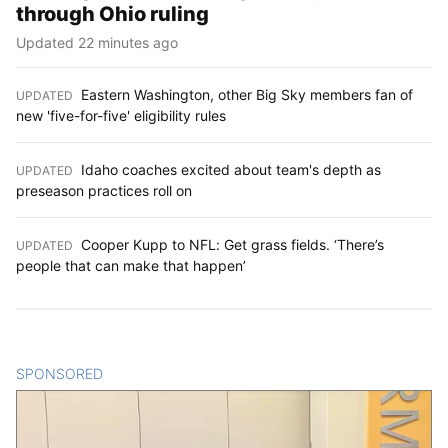
through Ohio ruling
Updated 22 minutes ago
Eastern Washington, other Big Sky members fan of
UPDATED
:
new 'five-for-five' eligibility rules
Idaho coaches excited about team's depth as
UPDATED
:
preseason practices roll on
Cooper Kupp to NFL: Get grass fields. ‘There’s
UPDATED
:
people that can make that happen’
SPONSORED
CONTENT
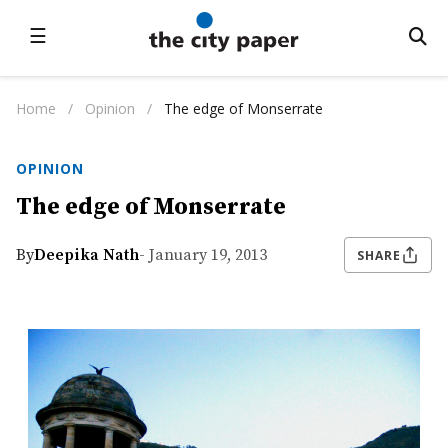
☰
Home
/
Opinion
/
The edge of Monserrate
OPINION
The edge of Monserrate
By
Deepika Nath
- January 19, 2013
SHARE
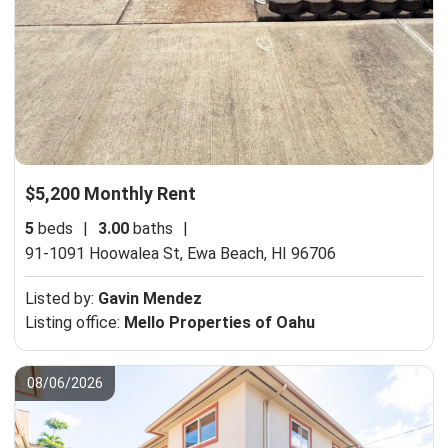
$5,200 Monthly Rent
5
beds
|
3.00
baths
|
91-1091 Hoowalea St,
Ewa Beach, HI 96706
Listed by:
Gavin Mendez
Listing office:
Mello Properties of Oahu
08/06/2026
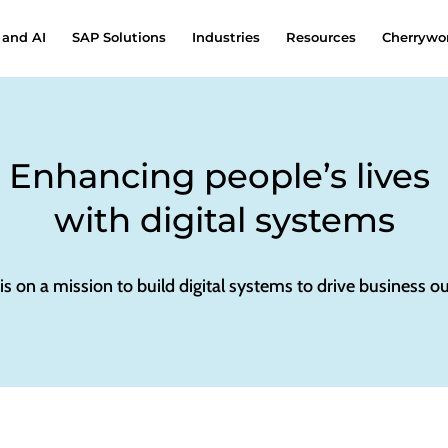
 and AI
SAP Solutions
Industries
Resources
Cherrywor
Enhancing people’s lives
with digital systems
 is on a mission to build digital systems to drive business 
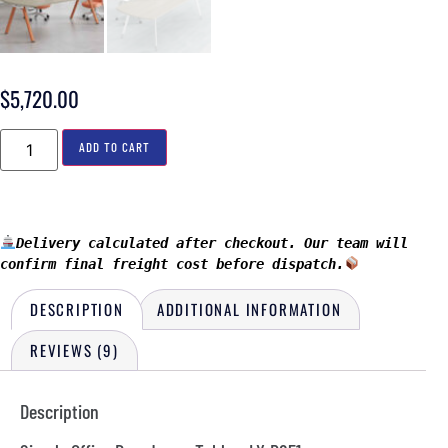
$
5,720.00
ADD TO CART
Delivery calculated after checkout. Our team will 
confirm final freight cost before dispatch.
DESCRIPTION
ADDITIONAL INFORMATION
REVIEWS (9)
Description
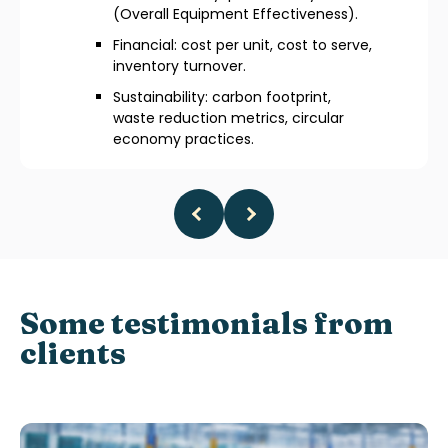
(Overall Equipment Effectiveness).
Financial: cost per unit, cost to serve,
inventory turnover.
Sustainability: carbon footprint,
waste reduction metrics, circular
economy practices.
Some testimonials from
clients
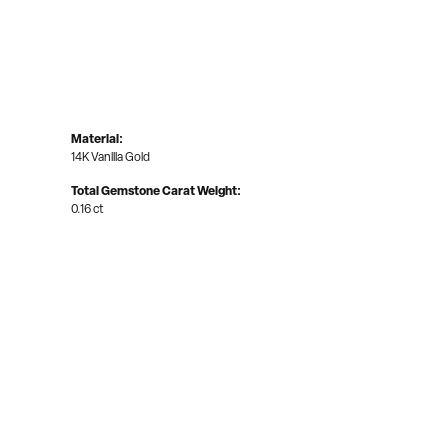
Material:
14K Vanilla Gold
Total Gemstone Carat Weight:
0.16 ct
- - -
Return each line of the listing that holds the word "practices".

preseason practices roll on
economy practices.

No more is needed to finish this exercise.